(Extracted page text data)
..............................

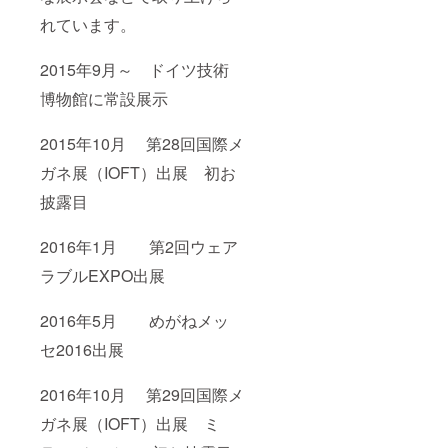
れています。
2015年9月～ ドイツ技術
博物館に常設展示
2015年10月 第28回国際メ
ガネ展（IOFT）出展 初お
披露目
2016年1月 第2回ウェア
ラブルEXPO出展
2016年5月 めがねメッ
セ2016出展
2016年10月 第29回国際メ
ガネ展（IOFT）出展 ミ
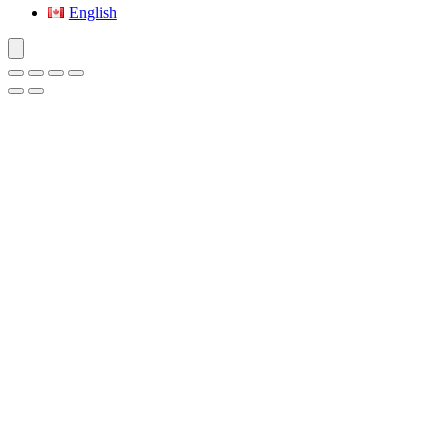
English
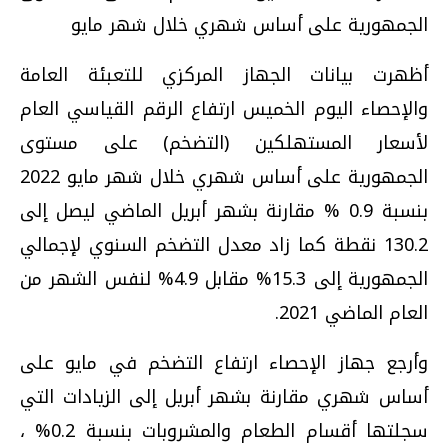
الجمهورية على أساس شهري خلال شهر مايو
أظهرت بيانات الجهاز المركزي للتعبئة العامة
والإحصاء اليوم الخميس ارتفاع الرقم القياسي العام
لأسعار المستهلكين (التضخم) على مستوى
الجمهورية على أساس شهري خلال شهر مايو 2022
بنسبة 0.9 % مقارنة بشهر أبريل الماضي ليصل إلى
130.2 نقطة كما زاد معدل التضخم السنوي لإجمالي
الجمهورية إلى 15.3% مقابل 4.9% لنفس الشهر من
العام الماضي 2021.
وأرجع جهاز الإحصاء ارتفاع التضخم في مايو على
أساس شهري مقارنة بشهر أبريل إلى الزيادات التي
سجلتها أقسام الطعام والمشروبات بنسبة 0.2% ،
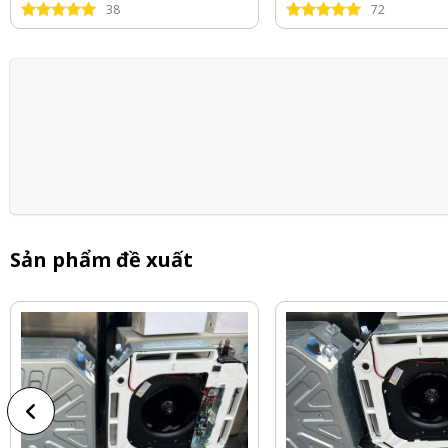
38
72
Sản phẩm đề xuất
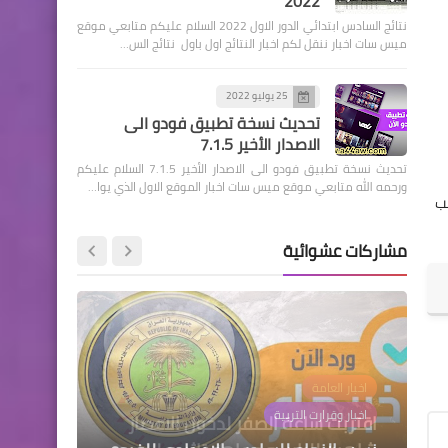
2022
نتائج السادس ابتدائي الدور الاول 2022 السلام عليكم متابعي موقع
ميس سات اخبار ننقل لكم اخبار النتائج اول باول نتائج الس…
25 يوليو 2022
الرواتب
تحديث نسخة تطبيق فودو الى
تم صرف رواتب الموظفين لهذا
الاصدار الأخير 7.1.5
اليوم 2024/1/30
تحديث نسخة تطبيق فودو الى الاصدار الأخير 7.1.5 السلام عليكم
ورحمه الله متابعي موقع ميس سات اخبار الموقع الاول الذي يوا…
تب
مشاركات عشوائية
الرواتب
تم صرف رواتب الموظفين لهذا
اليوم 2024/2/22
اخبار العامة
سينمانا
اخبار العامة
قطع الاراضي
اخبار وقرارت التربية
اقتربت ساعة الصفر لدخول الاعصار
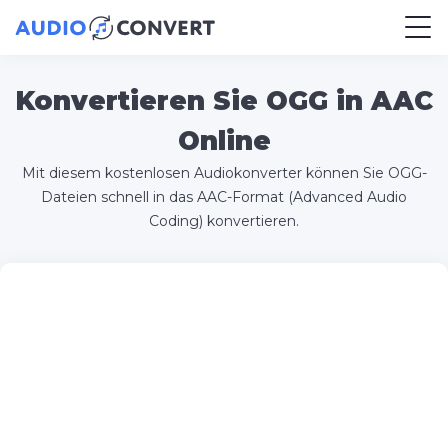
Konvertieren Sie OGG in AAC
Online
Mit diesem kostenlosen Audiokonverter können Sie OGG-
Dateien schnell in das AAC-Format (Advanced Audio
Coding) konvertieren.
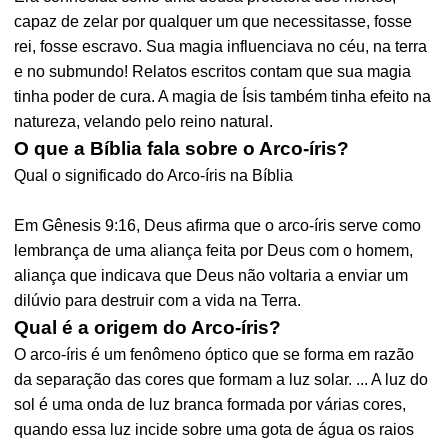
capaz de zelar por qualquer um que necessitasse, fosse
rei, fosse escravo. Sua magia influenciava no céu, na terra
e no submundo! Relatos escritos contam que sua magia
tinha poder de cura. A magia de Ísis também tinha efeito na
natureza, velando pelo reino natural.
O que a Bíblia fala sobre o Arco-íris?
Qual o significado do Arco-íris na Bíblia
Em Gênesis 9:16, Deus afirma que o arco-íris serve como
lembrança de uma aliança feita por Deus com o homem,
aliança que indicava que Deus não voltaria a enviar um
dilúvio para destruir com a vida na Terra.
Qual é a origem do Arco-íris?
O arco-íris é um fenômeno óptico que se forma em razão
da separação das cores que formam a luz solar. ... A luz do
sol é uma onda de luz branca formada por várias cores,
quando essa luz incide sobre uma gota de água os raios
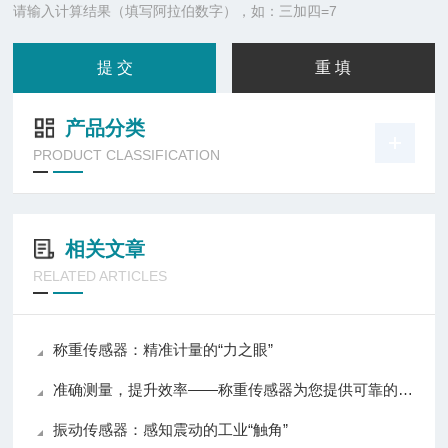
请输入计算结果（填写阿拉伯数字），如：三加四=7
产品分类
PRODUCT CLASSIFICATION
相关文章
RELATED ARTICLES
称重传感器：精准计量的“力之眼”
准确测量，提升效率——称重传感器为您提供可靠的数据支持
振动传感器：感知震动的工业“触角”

..............................

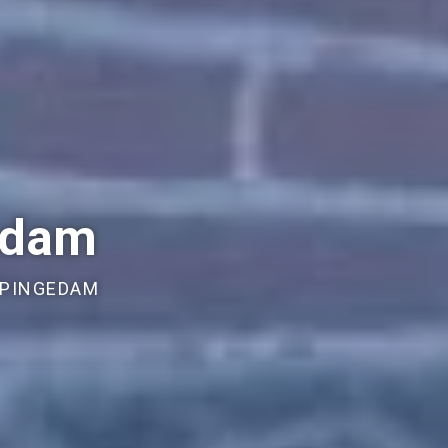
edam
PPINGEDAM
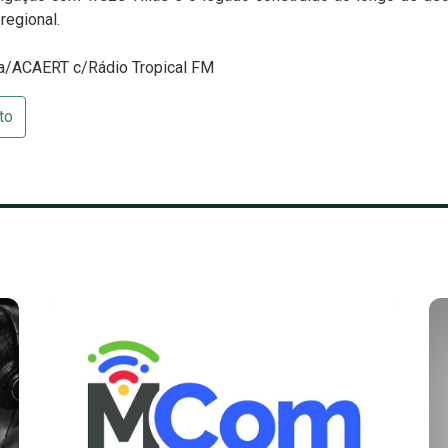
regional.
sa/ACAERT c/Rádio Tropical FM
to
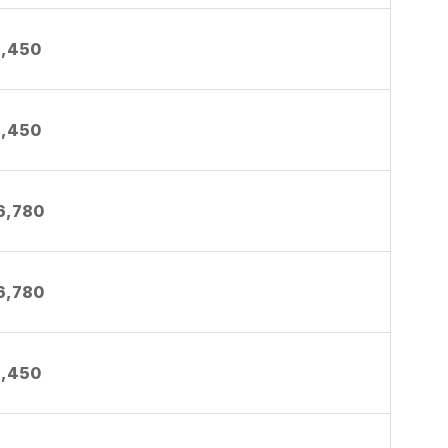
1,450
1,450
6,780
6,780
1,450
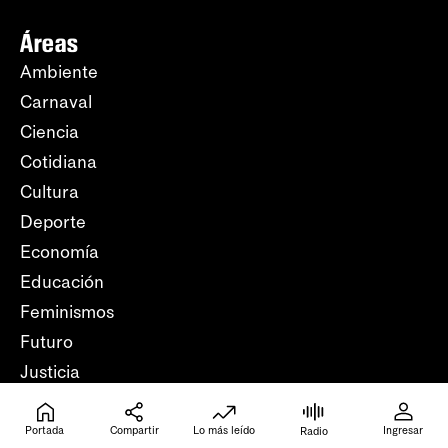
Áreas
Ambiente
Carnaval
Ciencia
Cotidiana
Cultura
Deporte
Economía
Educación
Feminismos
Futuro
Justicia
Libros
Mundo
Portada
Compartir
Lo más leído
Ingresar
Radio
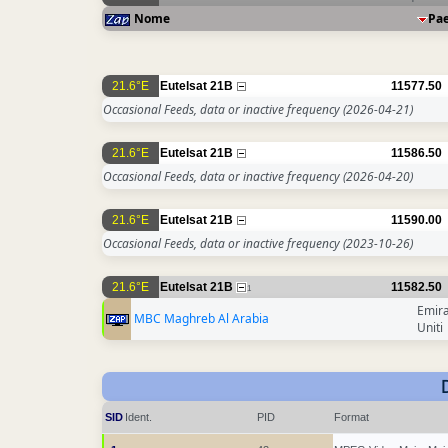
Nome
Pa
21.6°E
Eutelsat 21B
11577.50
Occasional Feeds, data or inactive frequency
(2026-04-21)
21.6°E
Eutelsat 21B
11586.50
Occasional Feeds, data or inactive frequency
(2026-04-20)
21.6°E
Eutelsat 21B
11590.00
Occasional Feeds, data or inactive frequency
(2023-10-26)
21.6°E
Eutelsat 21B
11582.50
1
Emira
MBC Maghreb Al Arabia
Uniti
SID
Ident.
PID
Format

..............................

## Problem to solve
In the records above, find the lines holding "خلال". Copy each one.

## Task solution
الجمهورية على أساس شهري خلال شهر مايو
الجمهورية على أساس شهري خلال شهر مايو 2022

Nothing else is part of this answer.